Task statement
Provide nothing except how many lines of the data contain the word "леса".

=== Section Start ===

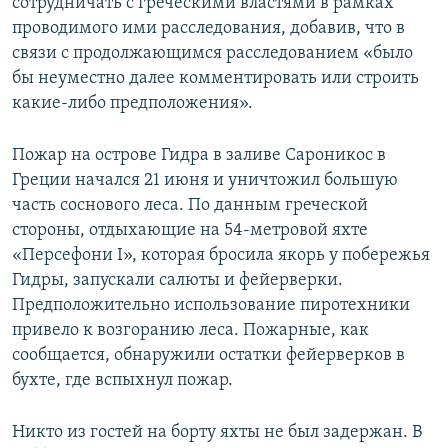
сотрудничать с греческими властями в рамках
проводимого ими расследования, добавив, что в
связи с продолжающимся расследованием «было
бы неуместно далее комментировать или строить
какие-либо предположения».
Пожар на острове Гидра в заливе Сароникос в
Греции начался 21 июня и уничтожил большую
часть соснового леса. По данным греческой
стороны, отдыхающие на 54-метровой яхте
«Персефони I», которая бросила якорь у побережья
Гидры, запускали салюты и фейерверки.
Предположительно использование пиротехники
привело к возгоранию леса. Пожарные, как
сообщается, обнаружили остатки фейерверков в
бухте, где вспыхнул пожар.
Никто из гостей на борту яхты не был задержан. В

=== Section End ===

Response to this exercise
2